Introduction

For Project 3, our class split up into three teams: an initial Sourcer team to scrape the data and output source CSVs, a Transformer team to tidy and transform the data with the use of a database, and a Presenter team to create graphical representations and assemble the final product.

The class had agreed upon a standard format: skill_type, skill, rating. Due to varieties in the datasets received by the Transformers, variable and structure cleanup was necessary to get the three primary datasets into a usable format.

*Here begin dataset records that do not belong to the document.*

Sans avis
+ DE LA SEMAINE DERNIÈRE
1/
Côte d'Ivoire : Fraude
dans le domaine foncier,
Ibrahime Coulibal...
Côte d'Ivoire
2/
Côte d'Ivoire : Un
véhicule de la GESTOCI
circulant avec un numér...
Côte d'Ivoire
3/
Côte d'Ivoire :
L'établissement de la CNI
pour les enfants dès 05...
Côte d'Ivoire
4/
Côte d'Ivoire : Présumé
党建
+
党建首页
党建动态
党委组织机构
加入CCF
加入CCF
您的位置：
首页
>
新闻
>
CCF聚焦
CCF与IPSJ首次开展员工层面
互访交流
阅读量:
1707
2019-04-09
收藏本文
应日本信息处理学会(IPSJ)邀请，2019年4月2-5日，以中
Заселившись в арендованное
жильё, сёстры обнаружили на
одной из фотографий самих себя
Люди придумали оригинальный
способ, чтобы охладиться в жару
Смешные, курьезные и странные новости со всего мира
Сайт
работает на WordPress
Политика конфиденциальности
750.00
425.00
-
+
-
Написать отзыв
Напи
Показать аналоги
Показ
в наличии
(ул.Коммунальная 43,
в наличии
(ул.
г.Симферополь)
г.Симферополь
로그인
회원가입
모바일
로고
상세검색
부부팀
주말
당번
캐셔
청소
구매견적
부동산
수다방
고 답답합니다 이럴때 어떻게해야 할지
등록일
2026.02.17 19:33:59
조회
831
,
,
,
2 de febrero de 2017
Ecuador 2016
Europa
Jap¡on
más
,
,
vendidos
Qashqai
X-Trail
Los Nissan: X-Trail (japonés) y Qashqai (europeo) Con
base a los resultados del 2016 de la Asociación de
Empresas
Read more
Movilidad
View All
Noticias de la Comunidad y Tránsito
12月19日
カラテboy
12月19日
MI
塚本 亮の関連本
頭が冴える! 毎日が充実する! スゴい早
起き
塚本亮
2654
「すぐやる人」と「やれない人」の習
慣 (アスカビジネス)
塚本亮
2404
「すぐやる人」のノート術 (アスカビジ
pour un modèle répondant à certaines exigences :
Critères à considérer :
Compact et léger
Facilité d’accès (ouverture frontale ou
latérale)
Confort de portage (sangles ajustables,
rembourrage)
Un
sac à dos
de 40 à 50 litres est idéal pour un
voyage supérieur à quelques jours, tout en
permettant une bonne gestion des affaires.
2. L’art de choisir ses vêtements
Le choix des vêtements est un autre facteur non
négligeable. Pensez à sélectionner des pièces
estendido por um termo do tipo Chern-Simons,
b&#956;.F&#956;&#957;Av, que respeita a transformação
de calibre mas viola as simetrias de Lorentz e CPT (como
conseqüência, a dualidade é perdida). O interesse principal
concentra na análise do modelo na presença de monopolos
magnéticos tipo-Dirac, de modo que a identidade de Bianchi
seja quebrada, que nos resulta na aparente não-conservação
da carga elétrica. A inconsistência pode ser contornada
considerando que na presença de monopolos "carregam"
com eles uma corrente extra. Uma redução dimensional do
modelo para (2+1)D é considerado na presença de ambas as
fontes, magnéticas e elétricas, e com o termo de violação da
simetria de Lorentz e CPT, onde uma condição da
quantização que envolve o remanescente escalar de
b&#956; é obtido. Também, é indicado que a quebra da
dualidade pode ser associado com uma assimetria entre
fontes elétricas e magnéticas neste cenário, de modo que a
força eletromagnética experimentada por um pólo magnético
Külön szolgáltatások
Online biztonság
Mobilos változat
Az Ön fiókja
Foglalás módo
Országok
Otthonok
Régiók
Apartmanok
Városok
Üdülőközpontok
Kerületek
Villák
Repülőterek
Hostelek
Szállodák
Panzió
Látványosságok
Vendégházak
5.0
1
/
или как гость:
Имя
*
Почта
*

The Sourcer group was able to output three lists of skills. As the class did not know the end result of the scraping before starting, the categorization of these skills into skill_type had to be done downstream by the Transformers. The received data was reviewed to identify skill type categories. Via team discussion and with the use of supplmental skill lists from the Source team, five categories were identified.

All skills were assigned to one of five categories:

Programming
Math
Visualization
Business
Communication

Process Summary:

Raw CSVs were imported.
Nonsensical or messy skill names were either rejected or cleaned.
Skills with zero ratings were rejected.
For each dataframe, skills were grouped by skill name.
Each dataframe was run through a lookup table to assign skill type names.
The resulting cleaned datasets were output to CSVs and handed off to the other Transformers for processing.

Load Packages.

suppressMessages(suppressWarnings(library(knitr)))
suppressMessages(suppressWarnings(library(stringr)))
suppressMessages(suppressWarnings(library(tidyr)))
suppressMessages(suppressWarnings(library(plyr)))
suppressMessages(suppressWarnings(library(dplyr)))
suppressMessages(suppressWarnings(library(RCurl)))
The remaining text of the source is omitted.